Both the line below containing "principal desafío es" and the line containing "transformación y eficiencia", along with every line between them, should be repeated exactly; no other line belongs in the answer.

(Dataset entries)
------------------------

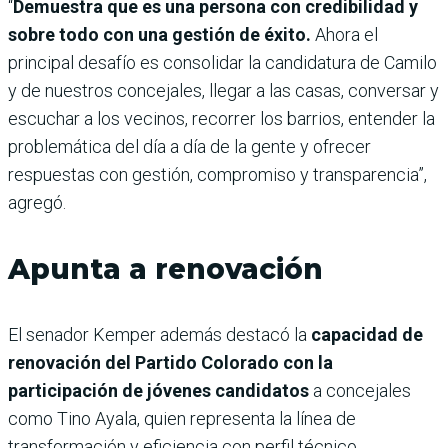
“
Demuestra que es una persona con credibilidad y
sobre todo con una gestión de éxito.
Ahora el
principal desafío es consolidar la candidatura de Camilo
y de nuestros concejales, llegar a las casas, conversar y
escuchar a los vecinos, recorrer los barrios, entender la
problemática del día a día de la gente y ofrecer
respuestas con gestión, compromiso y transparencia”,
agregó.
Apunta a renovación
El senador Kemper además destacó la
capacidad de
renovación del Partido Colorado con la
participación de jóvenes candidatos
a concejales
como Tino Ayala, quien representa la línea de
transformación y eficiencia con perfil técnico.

------------------------

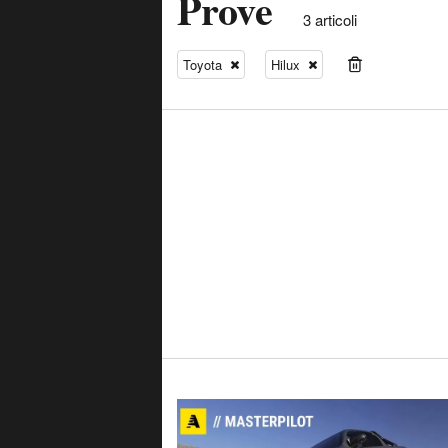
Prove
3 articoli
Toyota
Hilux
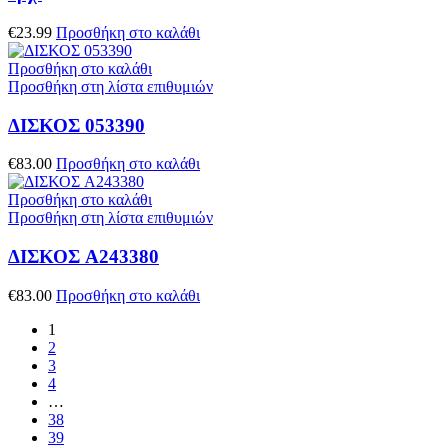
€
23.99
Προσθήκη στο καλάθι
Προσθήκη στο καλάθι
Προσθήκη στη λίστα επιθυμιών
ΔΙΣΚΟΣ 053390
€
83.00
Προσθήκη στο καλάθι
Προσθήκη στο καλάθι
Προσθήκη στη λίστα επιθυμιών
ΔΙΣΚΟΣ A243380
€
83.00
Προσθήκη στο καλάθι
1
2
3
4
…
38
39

------------------------

Answer to the exercise –
principal desafío es consolidar la candidatura de Camilo
y de nuestros concejales, llegar a las casas, conversar y
escuchar a los vecinos, recorrer los barrios, entender la
problemática del día a día de la gente y ofrecer
respuestas con gestión, compromiso y transparencia”,
agregó.
Apunta a renovación
El senador Kemper además destacó la
capacidad de
renovación del Partido Colorado con la
participación de jóvenes candidatos
a concejales
como Tino Ayala, quien representa la línea de
transformación y eficiencia con perfil técnico.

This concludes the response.